Evolution of XML
Extensible Markup Languages (XML) history begins with the development of Standardised Generalised Markup Language (SGML) by Charles Goldfarb, along with Ed Mosher and Ray Lorie in the 1970s while working at IBM (Anderson, 2004). SGML despite the name is not a mark-up language in it’s own right, but is a language used to specify mark-up languages. The purpose of SGML was to create vocabularies which could be used to mark up documents with structural tags. It was imagined at the time, that certain machine readable documents should remain machine readable for perhaps decades.
One of the most popular applications of SGML came with the development of HyperText Markup Language (HTML) by Tim Berners Lee in the late 1980s (Raggett, Lam, Alexander & Kmiec, 1998). Since its development HTML has somewhat become a victim of it’s own popularity, as it was rapidly adopted and extended in many ways, beyond it’s original vision. It remains popular today, though as a presentation technology, and is considered unsuitable as a general purpose data storage format.
When it comes to data storage and interchange, HTML is a bad fit, as it was originally intended as a presentation technology, while SGML is considered too complex for general use. XML bridges this gap by being both human and machine readable, while being flexible enough to support platform and architecture independent data interchange.
Applications of XML
At it’s core, XML allows a software engineer the ability to create a vocabulary, and use this vocabulary to describe data. For example, when exchanging data between computers, the number 42 is meaningless unless you also exchange the meaning of the data, being the CPU temperature expressed in degrees Celsius.
Only when both sender and receiver of data have an agreed understanding of the data’s meaning, can they begin to do something useful with it. Before the development of XML, a certain amount of a-priori agreement on data and it’s meaning was required between systems. With the development of XML, data can be exchanged between systems without any prior agreement, so long as both systems understand the same vocabulary, that is, speak the same language.
Since the development of XML, several applications have arisen in the areas of (IBM, 2005):
- Web publishing: XML allows you to create interactive pages, allows the customer to customize those pages, and makes creating e-commerce applications more intuitive.
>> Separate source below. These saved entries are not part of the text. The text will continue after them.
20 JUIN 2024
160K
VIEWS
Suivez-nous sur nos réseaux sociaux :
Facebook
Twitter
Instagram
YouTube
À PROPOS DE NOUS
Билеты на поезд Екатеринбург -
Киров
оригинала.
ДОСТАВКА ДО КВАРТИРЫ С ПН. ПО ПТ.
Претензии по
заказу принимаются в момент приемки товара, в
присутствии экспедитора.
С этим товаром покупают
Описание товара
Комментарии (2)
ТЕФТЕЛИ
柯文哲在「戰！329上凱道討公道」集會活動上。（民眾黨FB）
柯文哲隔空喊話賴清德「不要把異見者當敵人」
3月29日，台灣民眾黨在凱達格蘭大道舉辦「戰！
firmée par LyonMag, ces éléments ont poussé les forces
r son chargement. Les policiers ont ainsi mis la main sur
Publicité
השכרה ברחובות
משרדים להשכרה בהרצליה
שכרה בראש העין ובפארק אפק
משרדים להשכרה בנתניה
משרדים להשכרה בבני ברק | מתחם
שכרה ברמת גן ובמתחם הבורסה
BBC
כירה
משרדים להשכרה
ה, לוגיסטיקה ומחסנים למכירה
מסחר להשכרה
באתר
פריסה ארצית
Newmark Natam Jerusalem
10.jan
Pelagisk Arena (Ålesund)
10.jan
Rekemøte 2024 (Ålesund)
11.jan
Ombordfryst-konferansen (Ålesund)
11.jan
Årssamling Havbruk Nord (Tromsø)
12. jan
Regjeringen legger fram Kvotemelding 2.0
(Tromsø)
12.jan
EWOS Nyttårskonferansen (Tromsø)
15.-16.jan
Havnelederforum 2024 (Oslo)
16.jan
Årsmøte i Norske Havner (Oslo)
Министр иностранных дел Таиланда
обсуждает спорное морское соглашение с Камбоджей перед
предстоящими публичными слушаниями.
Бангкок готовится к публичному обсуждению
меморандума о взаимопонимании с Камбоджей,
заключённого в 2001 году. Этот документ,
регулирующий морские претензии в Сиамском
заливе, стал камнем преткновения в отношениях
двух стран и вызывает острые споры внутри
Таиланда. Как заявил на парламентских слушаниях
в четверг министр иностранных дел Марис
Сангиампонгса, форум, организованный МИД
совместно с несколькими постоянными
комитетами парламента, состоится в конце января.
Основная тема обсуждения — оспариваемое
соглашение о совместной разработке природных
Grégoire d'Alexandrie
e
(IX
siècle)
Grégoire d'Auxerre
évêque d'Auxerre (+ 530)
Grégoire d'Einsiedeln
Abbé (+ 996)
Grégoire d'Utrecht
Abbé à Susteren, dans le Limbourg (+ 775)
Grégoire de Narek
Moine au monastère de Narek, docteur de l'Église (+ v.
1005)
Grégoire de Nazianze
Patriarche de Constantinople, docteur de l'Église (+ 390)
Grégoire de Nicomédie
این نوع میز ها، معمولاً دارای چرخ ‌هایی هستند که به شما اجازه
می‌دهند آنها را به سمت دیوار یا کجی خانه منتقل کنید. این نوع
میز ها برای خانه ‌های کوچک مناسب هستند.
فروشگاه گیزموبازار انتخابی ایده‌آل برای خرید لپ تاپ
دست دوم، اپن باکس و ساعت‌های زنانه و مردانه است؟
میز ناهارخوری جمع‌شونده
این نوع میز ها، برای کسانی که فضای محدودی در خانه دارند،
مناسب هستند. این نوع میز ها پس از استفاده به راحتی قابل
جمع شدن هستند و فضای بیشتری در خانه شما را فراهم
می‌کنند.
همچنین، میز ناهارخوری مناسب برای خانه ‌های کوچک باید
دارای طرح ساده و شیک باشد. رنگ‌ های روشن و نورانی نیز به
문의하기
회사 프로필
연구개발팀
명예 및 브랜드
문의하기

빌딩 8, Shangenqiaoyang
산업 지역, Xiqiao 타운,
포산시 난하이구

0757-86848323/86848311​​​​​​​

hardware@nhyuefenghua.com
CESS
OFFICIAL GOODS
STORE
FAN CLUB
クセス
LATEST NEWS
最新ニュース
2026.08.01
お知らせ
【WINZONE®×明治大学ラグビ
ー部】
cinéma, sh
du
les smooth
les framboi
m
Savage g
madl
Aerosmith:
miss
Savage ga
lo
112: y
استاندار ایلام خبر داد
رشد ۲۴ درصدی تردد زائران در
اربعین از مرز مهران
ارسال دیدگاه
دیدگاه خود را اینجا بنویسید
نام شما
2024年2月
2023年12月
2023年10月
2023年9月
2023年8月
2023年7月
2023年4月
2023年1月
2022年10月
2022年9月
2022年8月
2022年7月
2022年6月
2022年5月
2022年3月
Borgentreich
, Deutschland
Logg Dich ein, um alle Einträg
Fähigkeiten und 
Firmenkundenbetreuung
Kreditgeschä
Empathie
- Web searching and automating Web tasks: XML defines the type of information contained in a document, making it easier to return useful results when searching the Web.
- General applications: XML provides a standard method to access information, making it easier for applications and devices of all kinds to use, store, transmit, and display data.
- e-business applications: XML implementations make electronic data interchange (EDI) more accessible for information interchange, business-to-business transactions, and business-to-consumer transactions.
- Metadata applications: XML makes it easier to express metadata in a portable, reusable format.
- Pervasive computing: XML provides portable and structured information types for display on pervasive (wireless) computing devices such as personal digital assistants (PDAs), cellular phones, and others.
There are two ways to define the structure of an XML document. Those are Data Type Definition (DTD) documents and XML schema documents. DTD documents were introduced by SGML, and they conform to Extended Backus Naur Form (EBNF). XML Schema documents on the other hand are written using an XML syntax.
Both DTD and XML schema allow for the specification of constraint rules which are applied to the contents of XML instance documents. These take the form of rules for validating the structure of XML elements.
XML elements can contain data, other elements, a combination of both, or neither, as in an empty element. All XML documents have a single root element which contains sub elements, and their sub-elements and so on. This results in a hierarchical tree structure within the XML document.
Because of it’s development through SGML, Document Type Definitions (W3C, 1998) are more suited to document centric applications, such as HTML. HTML is specified using DTD. While DTD can define the structure of a document, it does not have the ability to specify rules which should apply to the data. That is, all data contained within the XML document, DTD treats it as a string. This suits document markup languages, but is not suitable when an application needs to control the contained data.
XML Schema Language was developed to overcome this shortfall (W3C, 2000). XML schema defines many more data types, and allows for the specification of rules which not only apply to the structure of the XML document, but to the contained data too. In this way an XML tag can be defined with a type of nonNegativeInteger, and a validating XML parser would fail the document if the data was other than an integer greater than zero.
Storing XML Data
Scardina, Chang and Wang (2004) offer three options when it comes to storage of XML data. They are store the XML document as is, extract the data from the document and store as relational data, or use XML database types to store the XML.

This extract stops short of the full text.